# Not a thing in the bucket



## Kozlow (Oct 25, 2002)

Got skunked this am.Winds from north to northwest.Surf rough and a little weedy.  
Just a couple small blues.Any one else do any better 
T<------>Lines
Kozlow


----------



## Beachbms (Jan 10, 2003)

son and I got skunked in the river today also. windy conditions really made it tough. be gald when the wind settles down a bit. hopefully the surf will be better to the wife and I tomarro.


----------



## Kozlow (Oct 25, 2002)

I don't know Beachbums the winds are forcast
to be the sane monday .  Better for sailing
then fishing if you ask me.

T<------>Lines
Kozlow


----------



## Jighead (Dec 1, 2002)

Not a whole lot better over here. All my locations seem to be closed or other problems! Sanibel Causeway had a beam crack and getting over there is almost impossible. The new owner of Bokeelia Pier only opens now when convenient to him. All the places near Ft.Myers Beach and near by Bonita Springs are clogged with Snowbird traffic. What a mess!!  
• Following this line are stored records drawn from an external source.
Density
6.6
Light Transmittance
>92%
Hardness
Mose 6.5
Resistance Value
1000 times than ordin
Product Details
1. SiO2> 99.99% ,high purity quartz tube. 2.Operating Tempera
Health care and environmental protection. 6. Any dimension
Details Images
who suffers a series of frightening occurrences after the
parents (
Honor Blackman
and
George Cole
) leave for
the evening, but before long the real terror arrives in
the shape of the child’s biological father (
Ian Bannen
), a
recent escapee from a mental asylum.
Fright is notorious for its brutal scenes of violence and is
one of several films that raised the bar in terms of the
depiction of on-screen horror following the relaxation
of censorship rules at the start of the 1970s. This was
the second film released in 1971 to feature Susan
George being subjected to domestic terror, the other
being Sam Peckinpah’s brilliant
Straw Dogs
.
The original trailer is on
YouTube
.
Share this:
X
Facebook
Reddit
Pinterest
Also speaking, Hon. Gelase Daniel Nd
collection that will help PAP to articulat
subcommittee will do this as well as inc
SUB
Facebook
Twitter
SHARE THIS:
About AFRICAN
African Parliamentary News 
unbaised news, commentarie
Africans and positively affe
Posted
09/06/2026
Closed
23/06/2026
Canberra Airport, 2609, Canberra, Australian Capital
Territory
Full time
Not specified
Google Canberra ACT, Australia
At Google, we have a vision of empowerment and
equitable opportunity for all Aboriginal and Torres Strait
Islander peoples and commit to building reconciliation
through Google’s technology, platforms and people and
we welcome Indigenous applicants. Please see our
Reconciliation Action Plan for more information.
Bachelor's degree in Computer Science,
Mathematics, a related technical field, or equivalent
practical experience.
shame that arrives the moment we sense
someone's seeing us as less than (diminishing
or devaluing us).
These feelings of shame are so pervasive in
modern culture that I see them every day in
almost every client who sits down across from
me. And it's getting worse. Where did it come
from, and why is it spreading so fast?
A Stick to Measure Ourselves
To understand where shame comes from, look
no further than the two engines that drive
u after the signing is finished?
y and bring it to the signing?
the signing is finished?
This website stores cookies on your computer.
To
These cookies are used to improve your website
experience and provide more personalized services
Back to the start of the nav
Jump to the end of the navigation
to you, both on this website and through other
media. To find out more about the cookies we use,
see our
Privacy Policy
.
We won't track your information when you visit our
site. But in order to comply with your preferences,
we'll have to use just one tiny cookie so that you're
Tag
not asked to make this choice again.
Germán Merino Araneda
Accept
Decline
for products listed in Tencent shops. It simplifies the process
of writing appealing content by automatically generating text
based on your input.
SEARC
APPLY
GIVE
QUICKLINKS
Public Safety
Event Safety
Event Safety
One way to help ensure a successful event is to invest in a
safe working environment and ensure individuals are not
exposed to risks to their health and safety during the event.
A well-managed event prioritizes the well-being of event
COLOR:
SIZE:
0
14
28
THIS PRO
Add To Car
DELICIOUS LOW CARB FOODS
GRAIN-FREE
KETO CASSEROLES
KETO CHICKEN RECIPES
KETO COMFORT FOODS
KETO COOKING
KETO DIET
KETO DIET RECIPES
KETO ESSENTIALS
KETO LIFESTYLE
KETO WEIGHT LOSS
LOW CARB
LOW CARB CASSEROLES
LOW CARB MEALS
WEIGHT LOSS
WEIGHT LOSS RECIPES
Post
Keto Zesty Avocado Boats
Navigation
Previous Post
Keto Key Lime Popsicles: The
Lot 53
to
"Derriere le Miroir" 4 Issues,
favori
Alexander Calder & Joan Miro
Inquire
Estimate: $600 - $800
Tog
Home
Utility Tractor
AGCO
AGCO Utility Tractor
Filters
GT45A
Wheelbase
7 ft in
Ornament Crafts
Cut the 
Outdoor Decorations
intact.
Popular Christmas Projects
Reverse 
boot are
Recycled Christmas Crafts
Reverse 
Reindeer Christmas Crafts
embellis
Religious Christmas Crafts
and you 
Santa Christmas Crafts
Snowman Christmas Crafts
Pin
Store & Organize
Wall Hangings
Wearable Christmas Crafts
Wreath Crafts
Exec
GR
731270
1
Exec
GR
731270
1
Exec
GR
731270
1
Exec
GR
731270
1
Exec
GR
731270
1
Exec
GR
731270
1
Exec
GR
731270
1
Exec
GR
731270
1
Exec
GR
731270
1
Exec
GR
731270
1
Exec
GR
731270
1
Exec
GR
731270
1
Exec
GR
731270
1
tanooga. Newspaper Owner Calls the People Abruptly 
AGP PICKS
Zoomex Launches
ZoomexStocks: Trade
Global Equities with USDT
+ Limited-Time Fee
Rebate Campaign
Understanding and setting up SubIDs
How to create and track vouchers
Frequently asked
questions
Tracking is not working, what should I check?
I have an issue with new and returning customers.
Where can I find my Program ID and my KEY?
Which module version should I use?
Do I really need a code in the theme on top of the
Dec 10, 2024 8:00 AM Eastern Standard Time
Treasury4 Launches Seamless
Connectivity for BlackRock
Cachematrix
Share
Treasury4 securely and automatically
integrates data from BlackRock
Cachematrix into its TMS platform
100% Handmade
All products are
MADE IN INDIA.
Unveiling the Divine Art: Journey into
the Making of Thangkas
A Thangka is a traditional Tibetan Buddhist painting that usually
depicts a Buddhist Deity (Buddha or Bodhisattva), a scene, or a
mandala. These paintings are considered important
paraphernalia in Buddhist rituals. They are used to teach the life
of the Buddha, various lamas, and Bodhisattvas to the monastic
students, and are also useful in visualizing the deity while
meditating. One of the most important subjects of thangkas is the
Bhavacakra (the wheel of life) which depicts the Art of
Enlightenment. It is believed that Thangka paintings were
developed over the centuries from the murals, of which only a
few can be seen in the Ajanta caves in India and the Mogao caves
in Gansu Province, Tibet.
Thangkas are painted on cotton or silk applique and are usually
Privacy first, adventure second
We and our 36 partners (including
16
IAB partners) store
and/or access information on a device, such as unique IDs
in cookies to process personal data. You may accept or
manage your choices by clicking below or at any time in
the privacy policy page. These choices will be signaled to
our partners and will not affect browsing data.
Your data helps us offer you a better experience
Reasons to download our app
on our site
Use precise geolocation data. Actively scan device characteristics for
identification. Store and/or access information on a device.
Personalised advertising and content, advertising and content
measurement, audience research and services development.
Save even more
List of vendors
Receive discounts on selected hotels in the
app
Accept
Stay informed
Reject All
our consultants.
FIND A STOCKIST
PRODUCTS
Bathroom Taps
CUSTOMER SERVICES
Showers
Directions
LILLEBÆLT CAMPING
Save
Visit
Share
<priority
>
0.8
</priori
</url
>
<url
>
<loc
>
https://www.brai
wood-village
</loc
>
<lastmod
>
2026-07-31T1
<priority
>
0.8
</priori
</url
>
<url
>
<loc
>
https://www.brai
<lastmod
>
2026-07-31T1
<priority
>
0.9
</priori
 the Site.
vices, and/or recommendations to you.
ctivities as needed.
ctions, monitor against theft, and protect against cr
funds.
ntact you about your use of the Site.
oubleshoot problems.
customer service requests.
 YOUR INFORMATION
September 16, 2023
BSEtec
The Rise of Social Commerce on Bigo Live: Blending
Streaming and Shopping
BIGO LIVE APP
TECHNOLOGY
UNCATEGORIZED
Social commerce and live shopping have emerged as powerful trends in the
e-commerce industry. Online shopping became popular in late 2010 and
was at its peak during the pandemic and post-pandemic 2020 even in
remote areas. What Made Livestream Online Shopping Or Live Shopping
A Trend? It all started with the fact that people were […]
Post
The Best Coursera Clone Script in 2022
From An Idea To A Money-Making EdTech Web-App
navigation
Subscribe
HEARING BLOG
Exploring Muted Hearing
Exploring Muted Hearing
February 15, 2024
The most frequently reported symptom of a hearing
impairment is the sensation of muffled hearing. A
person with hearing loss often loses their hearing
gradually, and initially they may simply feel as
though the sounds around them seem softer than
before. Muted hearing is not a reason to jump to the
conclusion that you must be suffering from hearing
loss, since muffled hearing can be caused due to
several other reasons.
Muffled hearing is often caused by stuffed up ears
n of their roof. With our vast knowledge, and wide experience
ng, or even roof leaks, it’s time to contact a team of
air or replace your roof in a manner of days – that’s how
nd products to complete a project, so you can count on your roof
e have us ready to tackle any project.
Guess I'm really going to haft to make a effort to find new places!  

Hope things improve over there for you!!

Tight Lines


----------



## Kozlow (Oct 25, 2002)

If the wind would cut back we would be in alot better shape.O well try,try,again. 

T<---->Kozlow


----------



## Jighead (Dec 1, 2002)

Yep Kozlow,

Going to be doing the try,try thing with new fishing spots! I do haft to admit that the spot I fished today wasn't bad. Small protected area with potential! Because its a small bridge and low, people walking over or driving over can stop and talk to you!! I thought that was pretty cool. Its out about as far as you can go, so the attitude is a little more "laid back". I will probelly start hitting this spot just for fun!(even if all I catch are snappers. ha ha )

Tight lines


----------